Induction

Mathematical induction is a method for proving a result which consists of a sequence of statements:

$$\hbox{statement}_1, \hbox{statement}_2, \hbox{statement}_3, \ldots .$$

It applies when the statements in the sequence are related or similar. The idea is that if you can get started, and if you can make each step from one statement to the next, you can prove all of them. Induction depends on the following fundamental property of the positive integers:

Axiom. (Well-Ordering) Every nonempty set of positive integers has a smallest element.

This may seem obvious, and it is. There is no question of proving the Well-Ordering Principle; it's essentially an axiom which defines the positive integers. As simple as it sounds, it has very important consequences: Induction, which I'll discuss here, is one, and the Division Algorithm is another.

Induction will work like this. Suppose you have a sequence of statements:

$$\hbox{statement}_1, \hbox{statement}_2, \hbox{statement}_3, \ldots.$$

Sometimes the first statement will be $\hbox{statement}_0$ rather than $\hbox{statement}_1$ . The numbering can start with any integer, but often the first statement is numbered 0 or 1.

First, do the basis step:

1. Prove the first statement --- let's say that it's $\hbox{statement}_1$ .

(Sometimes the basis step involves proving more than one statement. I'll give an example of this later.)

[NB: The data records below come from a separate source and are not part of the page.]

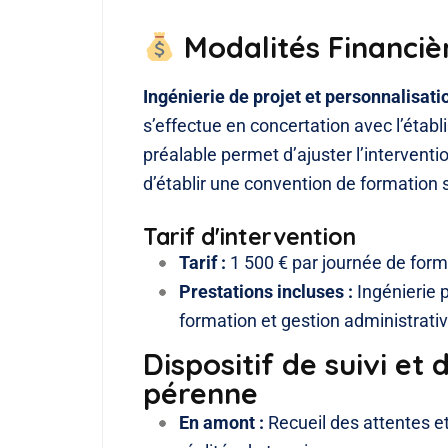
Modalités Financièr
Ingénierie de projet et personnalisati
s’effectue en concertation avec l’étab
préalable permet d’ajuster l’interventio
d’établir une convention de formation
Tarif d'intervention
Tarif :
1 500 € par journée de form
Prestations incluses :
Ingénierie 
formation et gestion administrative
Dispositif de suivi e
pérenne
En amont :
Recueil des attentes et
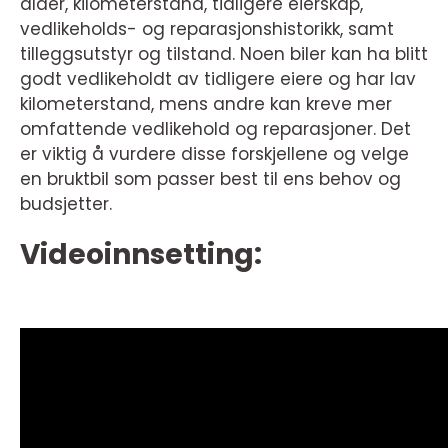
alder, kilometerstand, tidligere eierskap,
vedlikeholds- og reparasjonshistorikk, samt
tilleggsutstyr og tilstand. Noen biler kan ha blitt
godt vedlikeholdt av tidligere eiere og har lav
kilometerstand, mens andre kan kreve mer
omfattende vedlikehold og reparasjoner. Det
er viktig å vurdere disse forskjellene og velge
en bruktbil som passer best til ens behov og
budsjetter.
Videoinnsetting:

Next, do the induction step:

2. Assume $\hbox{statement}_n$ is true, and try to prove $\hbox{statement}_{n+1}$ .

When you've completed both steps, all the statements $\hbox{statement}_1$ , $\hbox{statement}_2$ , $\hbox{statement}_3$ , ... are true, by induction.

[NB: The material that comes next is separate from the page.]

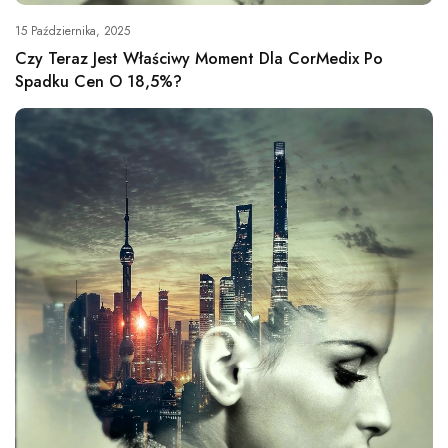
15 Października, 2025
Czy Teraz Jest Właściwy Moment Dla CorMedix Po
Spadku Cen O 18,5%?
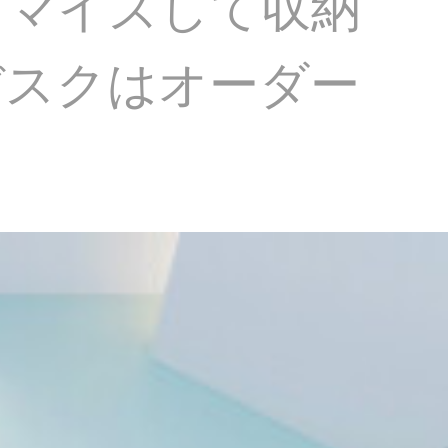
タマイズして収納
デスクはオーダー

The statement $\hbox{statement}_n$ which you're assuming to be true is called the induction hypothesis or induction assumption.

The procedure I've given is often called simple induction. You may also do a general induction (also called a strong induction), in which case the induction step above is replaced by:

2'. Assume that $\hbox{statement}_1$ , $\hbox{statement}_2$ , ..., $\hbox{statement}_n$ are true, and try to prove $\hbox{statement}_{n+1}$ .

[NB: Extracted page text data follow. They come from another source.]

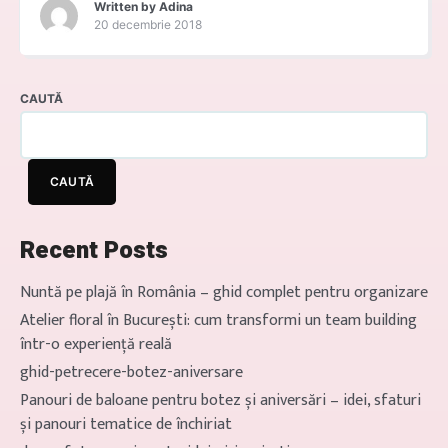
Written by
Adina
aici pentru a te sprijini în
20 decembrie 2018
organizare și montaj, dedicându-
ne fiecărui detaliu cu atenție.
Explorează acum opțiunile si
CAUTĂ
solicita oferta! Previous Next
Tips&Tricks 1.Tine cont de sala
Daca sala in care va avea loc nunta
CAUTĂ
este incarcata, alege aranjamente
florale cat […]
Recent Posts
Nuntă pe plajă în România – ghid complet pentru organizare
Atelier floral în București: cum transformi un team building
într-o experiență reală
ghid-petrecere-botez-aniversare
Panouri de baloane pentru botez și aniversări – idei, sfaturi
și panouri tematice de închiriat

That is, in simple induction you assume the last statement is true and try to prove the next statement. In general induction, you assume that all the preceding statements are true, and try to prove the next statement. Which one you use depends on the situation.

Remarks. The labelling of the statements is arbitrary, so some people prefer to do the induction step this way:

2. Assume $\hbox{statement}_{n-1}$ is true, and try to prove $\hbox{statement}_n$ .

In this case, the induction step for a general or strong induction would be:

2'. Assume that $\hbox{statement}_1$ , $\hbox{statement}_2$ , ..., $\hbox{statement}_{n-1}$ are true, and try to prove $\hbox{statement}_n$ .

Also, the first statement in the sequence need not be statement 1; it could be statement 0, or statement 5. The numbering depends on the situation.

Before I give some examples, let me explain how induction is related to well-ordering. Why does proving the basis and induction steps prove that all the statements in the sequence are true?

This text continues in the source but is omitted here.